300 campanelle giapponesi sospese su lunghi steli nel candore immacolato di un paesaggio alla fine del mondo (Ile d’Orléans in Quebec) fanno sentire nel loro tenue tintinnio “la musica delle stelle e le voci delle anime fluttuanti” (Christian Boltanski, sic). Girati in un lungo piano sequenza, dall’alba al tramonto, ci cullano, ci affascinano, ci ipnotizzano… e acquistano, al di là della loro fragile bellezza, una presenza sorprendente. La bellezza plastica e la potenza poetica di quest’opera di Christian Boltanski (1944-2021) è affascinante.

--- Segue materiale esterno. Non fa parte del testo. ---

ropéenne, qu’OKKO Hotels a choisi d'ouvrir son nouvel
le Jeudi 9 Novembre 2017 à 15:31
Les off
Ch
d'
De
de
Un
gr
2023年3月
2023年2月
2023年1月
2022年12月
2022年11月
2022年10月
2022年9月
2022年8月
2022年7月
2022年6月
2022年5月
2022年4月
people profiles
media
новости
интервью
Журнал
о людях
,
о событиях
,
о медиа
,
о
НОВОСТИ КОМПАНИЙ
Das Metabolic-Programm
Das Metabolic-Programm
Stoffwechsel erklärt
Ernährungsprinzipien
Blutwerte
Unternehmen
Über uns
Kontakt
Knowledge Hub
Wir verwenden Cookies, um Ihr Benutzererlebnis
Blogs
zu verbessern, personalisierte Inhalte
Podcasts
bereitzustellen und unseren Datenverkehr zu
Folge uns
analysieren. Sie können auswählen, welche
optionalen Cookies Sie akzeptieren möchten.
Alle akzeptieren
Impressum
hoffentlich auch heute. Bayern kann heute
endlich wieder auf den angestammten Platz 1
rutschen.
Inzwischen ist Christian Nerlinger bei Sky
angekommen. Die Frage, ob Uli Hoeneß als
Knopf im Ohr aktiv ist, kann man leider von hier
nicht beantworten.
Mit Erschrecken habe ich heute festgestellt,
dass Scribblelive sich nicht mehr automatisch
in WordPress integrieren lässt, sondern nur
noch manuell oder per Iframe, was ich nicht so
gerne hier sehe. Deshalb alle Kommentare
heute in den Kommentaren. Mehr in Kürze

© Louis Vuitton / Jérémie Souteyrat

Quest’opera fa parte di una serie di installazioni all’aperto collocate al centro di immensi spazi appartati, e quindi destinati a scomparire, ispirate ai piccoli altari in onore dei defunti ai lati delle strade del Cile. La prima versione di queste Animitas (“piccole anime” in spagnolo) si è svolta nel 2014 nel deserto di Atacama, in Cile, la seconda (La Forêt des murmures) nell’isola di Teshima in Giappone nel 2016 e l’ultima (Mères mortes), sulle scogliere a picco sul Mar Morto nel 2017. Sono migliaia le anime legate a questi luoghi che l’artista ha voluto connettere ai nostri attraverso la forza della preghiera e della contemplazione.

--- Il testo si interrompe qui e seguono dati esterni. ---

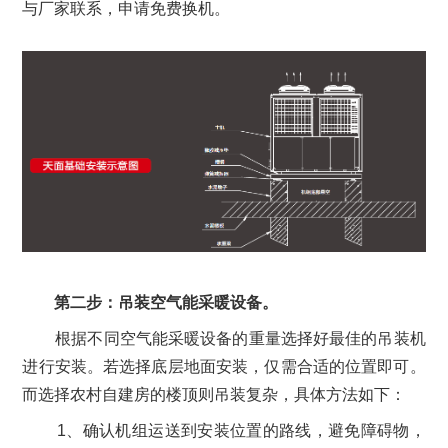
与厂家联系，申请免费换机。
第二步：吊装空气能采暖设备。
根据不同空气能采暖设备的重量选择好最佳的吊装机
进行安装。若选择底层地面安装，仅需合适的位置即可。
而选择农村自建房的楼顶则吊装复杂，具体方法如下：
1、确认机组运送到安装位置的路线，避免障碍物，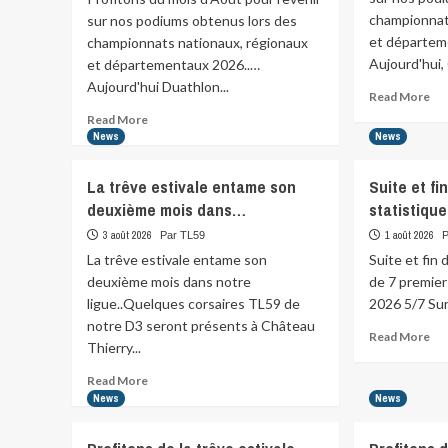
championnat
sur nos podiums obtenus lors des
et départem
championnats nationaux, régionaux
Aujourd'hui,
et départementaux 2026..…
Aujourd'hui Duathlon...
Re
Read More
mo
Read
Read More
abo
more
News
News
Pro
about
du
Profitons
La trêve estivale entame son
Suite et fi
mo
du
deuxième mois dans…
statistiqu
d’A
mois
po
d’Août
3 août 2026
1 août 2026
Par TL59
pour
La trêve estivale entame son
Suite et fin
revenir…
deuxième mois dans notre
de 7 premiers
ligue..Quelques corsaires TL59 de
2026 5/7 Sur l
notre D3 seront présents à Château
Re
Read More
Thierry...
mo
abo
Read
Read More
Sui
more
News
News
et
about
fin
La
de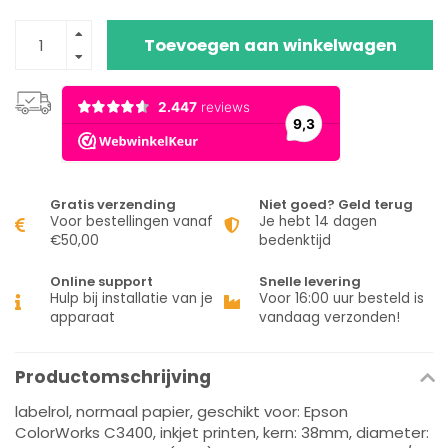
Toevoegen aan winkelwagen
Gratis verzending
Niet goed? Geld terug
Voor bestellingen vanaf
Je hebt 14 dagen
€50,00
bedenktijd
Online support
Snelle levering
Hulp bij installatie van je
Voor 16:00 uur besteld is
apparaat
vandaag verzonden!
Productomschrijving
labelrol, normaal papier, geschikt voor: Epson
ColorWorks C3400, inkjet printen, kern: 38mm, diameter: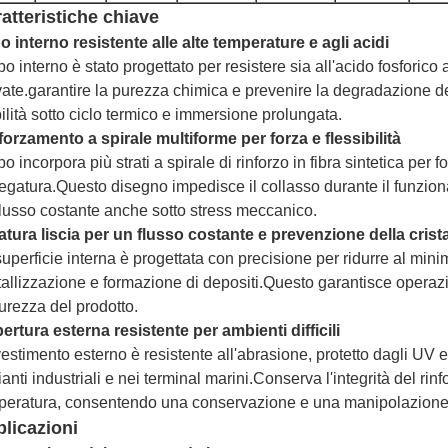
atteristiche chiave
o interno resistente alle alte temperature e agli acidi
ubo interno è stato progettato per resistere sia all'acido fosfori
ate.garantire la purezza chimica e prevenire la degradazione del
ilità sotto ciclo termico e immersione prolungata.
forzamento a spirale multiforme per forza e flessibilità
ubo incorpora più strati a spirale di rinforzo in fibra sintetica per
iegatura.Questo disegno impedisce il collasso durante il funzio
flusso costante anche sotto stress meccanico.
atura liscia per un flusso costante e prevenzione della crist
uperficie interna è progettata con precisione per ridurre al minim
stallizzazione e formazione di depositi.Questo garantisce opera
urezza del prodotto.
ertura esterna resistente per ambienti difficili
ivestimento esterno è resistente all'abrasione, protetto dagli UV
anti industriali e nei terminal marini.Conserva l'integrità del rinf
peratura, consentendo una conservazione e una manipolazione 
licazioni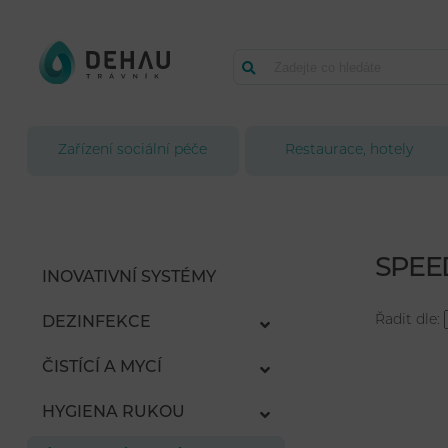
Zařízení sociální péče
Restaurace, hotely
SPEE
INOVATIVNÍ SYSTÉMY
Řadit dle:
DEZINFEKCE
ČISTÍCÍ A MYCÍ
HYGIENA RUKOU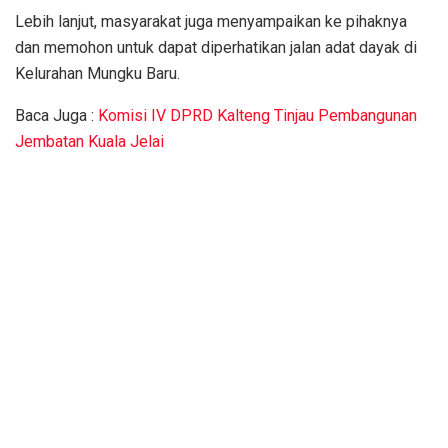
Lebih lanjut, masyarakat juga menyampaikan ke pihaknya
dan memohon untuk dapat diperhatikan jalan adat dayak di
Kelurahan Mungku Baru.
Baca Juga :
Komisi IV DPRD Kalteng Tinjau Pembangunan
Jembatan Kuala Jelai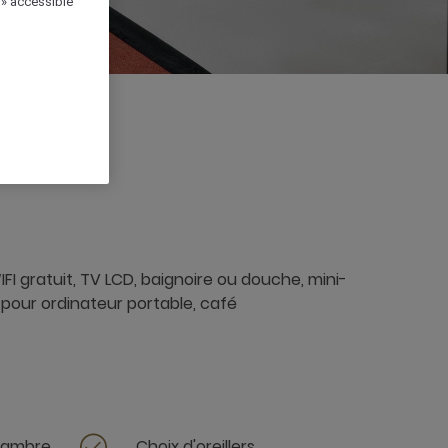
 » accessible
I gratuit, TV LCD, baignoire ou douche, mini-
 pour ordinateur portable, café
chambre
Choix d'oreillers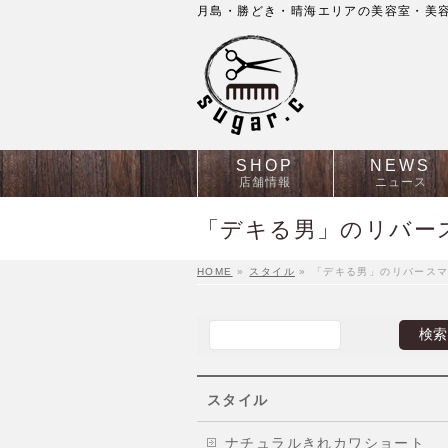
月島・勝どき・晴海エリアの美容室・美容院
SHOP
NEWS
店舗情報
ニュース
「デキる男」のリバー
HOME
»
スタイル
»
「デキる男」のリバース
スタイル
ナチュラルきれカワショート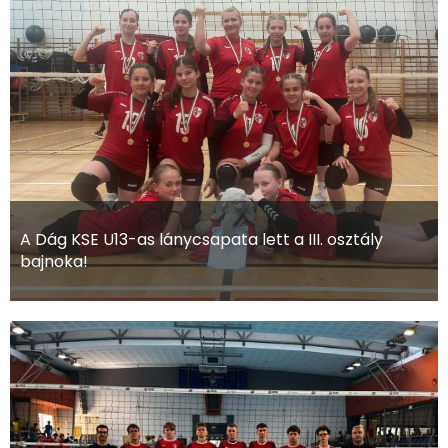
A Dág KSE U13-as lánycsapata lett a III. osztály
bajnoka!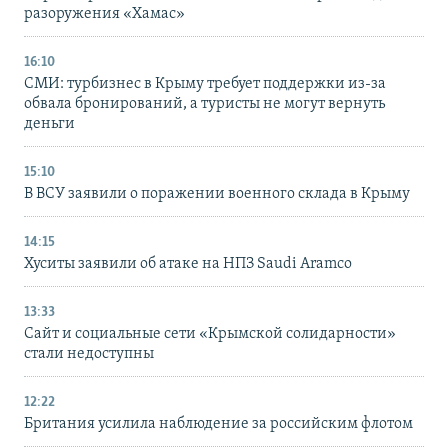
разоружения «Хамас»
16:10
СМИ: турбизнес в Крыму требует поддержки из-за
обвала бронирований, а туристы не могут вернуть
деньги
15:10
В ВСУ заявили о поражении военного склада в Крыму
14:15
Хуситы заявили об атаке на НПЗ Saudi Aramco
13:33
Сайт и социальные сети «Крымской солидарности»
стали недоступны
12:22
Британия усилила наблюдение за российским флотом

Allegoria della fragilità della memoria e del passare del tempo, queste installazioni completano il grande “fallimento” che, per Boltanski, ha costituito tutta la sua opera (perché, come combattere l’oblio dal momento che tutto scompare, tutto si cancella? …). Sono arrivate dopo album fotografici, registri, scatole, reliquiari, tombe e altri monumenti ai caduti. Tante tracce e fantasmi del passato…

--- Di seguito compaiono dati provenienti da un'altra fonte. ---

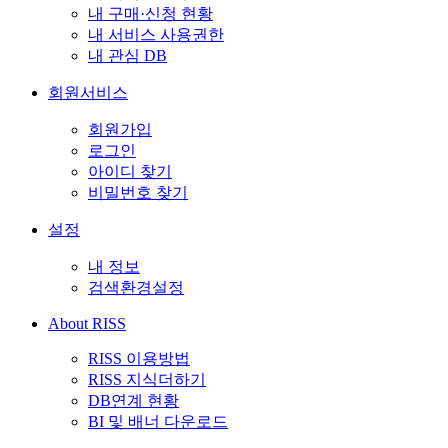
내 구매·신청 현황
내 서비스 사용권한
내 관심 DB
회원서비스
회원가입
로그인
아이디 찾기
비밀번호 찾기
설정
내 정보
검색환경설정
About RISS
RISS 이용방법
RISS 지식더하기
DB연계 현황
BI 및 배너 다운로드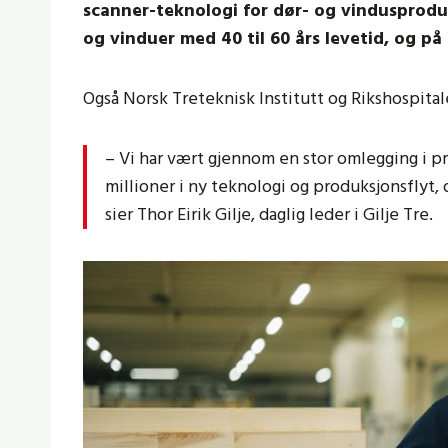
scanner-teknologi for dør- og vindusproduk
og vinduer med 40 til 60 års levetid, og på 
Også Norsk Treteknisk Institutt og Rikshospitale
– Vi har vært gjennom en stor omlegging i pr
millioner i ny teknologi og produksjonsflyt,
sier Thor Eirik Gilje, daglig leder i Gilje Tre.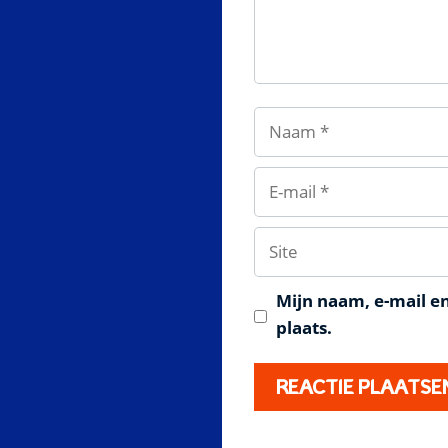
Naam
E-
mail
Site
Mijn naam, e-mail en
plaats.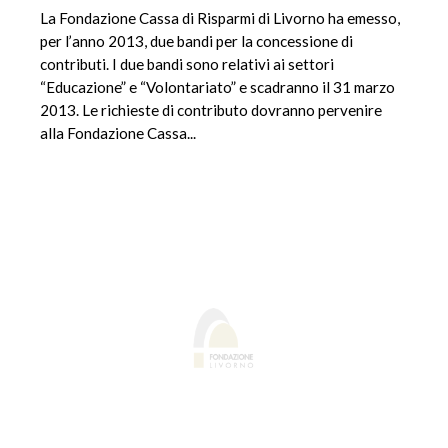
La Fondazione Cassa di Risparmi di Livorno ha emesso,
per l’anno 2013, due bandi per la concessione di
contributi. I due bandi sono relativi ai settori
“Educazione” e “Volontariato” e scadranno il 31 marzo
2013. Le richieste di contributo dovranno pervenire
alla Fondazione Cassa...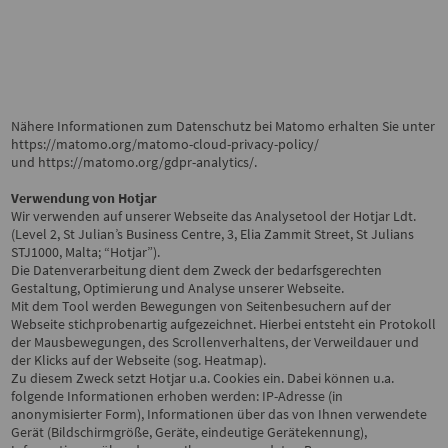
Nähere Informationen zum Datenschutz bei Matomo erhalten Sie unter
https://matomo.org/matomo-cloud-privacy-policy/
und
https://matomo.org/gdpr-analytics/
.
Verwendung von Hotjar
Wir verwenden auf unserer Webseite das Analysetool der Hotjar Ldt.
(Level 2, St Julian’s Business Centre, 3, Elia Zammit Street, St Julians
STJ1000, Malta; “Hotjar”).
Die Datenverarbeitung dient dem Zweck der bedarfsgerechten
Gestaltung, Optimierung und Analyse unserer Webseite.
Mit dem Tool werden Bewegungen von Seitenbesuchern auf der
Webseite stichprobenartig aufgezeichnet. Hierbei entsteht ein Protokoll
der Mausbewegungen, des Scrollenverhaltens, der Verweildauer und
der Klicks auf der Webseite (sog. Heatmap).
Zu diesem Zweck setzt Hotjar u.a. Cookies ein. Dabei können u.a.
folgende Informationen erhoben werden: IP-Adresse (in
anonymisierter Form), Informationen über das von Ihnen verwendete
Gerät (Bildschirmgröße, Geräte, eindeutige Gerätekennung),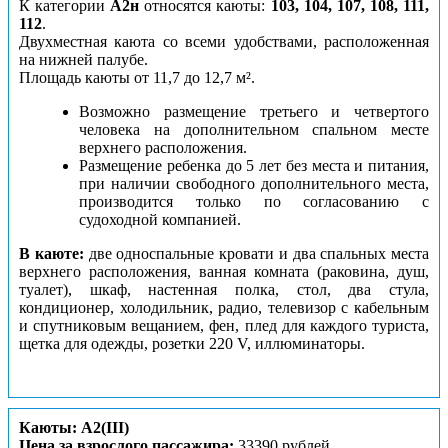
К категории
А2н
относятся каюты:
103, 104, 107, 108, 111,
112
.
Двухместная каюта со всеми удобствами, расположенная
на нижней палубе.
Площадь каюты от 11,7 до 12,7 м².
Возможно размещение третьего и четвертого
человека на дополнительном спальном месте
верхнего расположения.
Размещение ребенка до 5 лет без места и питания,
при наличии свободного дополнительного места,
производится только по согласованию с
судоходной компанией.
В каюте:
две односпальные кровати и два спальных места
верхнего расположения, ванная комната (раковина, душ,
туалет), шкаф, настенная полка, стол, два стула,
кондиционер, холодильник, радио, телевизор с кабельным
и спутниковым вещанием, фен, плед для каждого туриста,
щетка для одежды, розетки 220 V, иллюминаторы.
Каюты: А2(III)
Цена за взрослого пассажира:
33390 рублей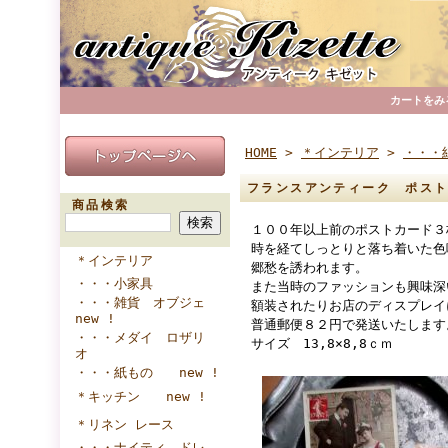
カートをみ
HOME
>
＊インテリア
>
・・・
フランスアンティーク ポスト
商品検索
１００年以上前のポストカード３
時を経てしっとりと落ち着いた色
＊インテリア
郷愁を誘われます。
・・・小家具
また当時のファッションも興味深
・・・雑貨 オブジェ
額装されたりお店のディスプレイ
new !
普通郵便８２円で発送いたします
・・・メダイ ロザリ
サイズ 13,8×8,8ｃｍ
オ
・・・紙もの new !
＊キッチン new !
＊リネン レース
・・・ナイティ ドレ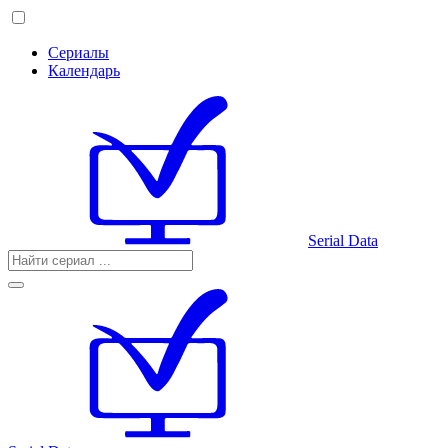
Сериалы
Календарь
Serial Data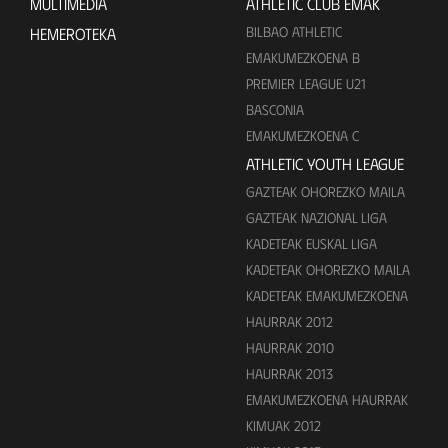
MULTIMEDIA
ATHLETIC CLUB EMAK
BILBAO ATHLETIC
HEMEROTEKA
EMAKUMEZKOENA B
PREMIER LEAGUE U21
BASCONIA
EMAKUMEZKOENA C
ATHLETIC YOUTH LEAGUE
GAZTEAK OHOREZKO MAILA
GAZTEAK NAZIONAL LIGA
KADETEAK EUSKAL LIGA
KADETEAK OHOREZKO MAILA
KADETEAK EMAKUMEZKOENA
HAURRAK 2012
HAURRAK 2010
HAURRAK 2013
EMAKUMEZKOENA HAURRAK
KIMUAK 2012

© Louis Vuitton / Christian Kain

Tra questi ultimi, molte opere richiamano le Animitas (“Facciamo sempre più o meno lo stesso lavoro” diceva l’artista visivo poco prima della sua morte nel 2021). Così, Bougies (Candele)(1986) che fanno vacillare una schiera di figurine, o Miroirs noirs (Specchi neri) (2005) che rifletteno l’immagine di fantasmi, di riflessi pronti a scomparire – come quello di una lampadina che tremola al ritmo di un battito cardiaco, Cœur, durante l’ultima retrospettiva al Centre Pompidou nel 2020. Così soprattutto Les Linges (Les Lenzuola), carretti carichi di mucchi di lenzuola di lino bianco, presentati circondati da Esprits (Spiriti), ovvero volti di bambini spettrali, appena visibili, proiettati sulle pareti della galleria Marian Godman durante l’ultima mostra dedicata all’artista durante la sua vita.

Superando la materialità dell’opera per avvicinarsi al mito, queste sfilate, come le Animitas, raggiungono una forma di rito collettivo, dove l’intimo e l’universale si fondono; tuttavia, per la loro dimensione sonora, le campanelle che fanno risuonare “la voce delle anime fluttuanti” sembrano raggiungere l’ultimo stadio della ricerca dell’artista, che, se assimilava la scultura all'”arte dello spazio” vedeva nella musica “l’arte del tempo “.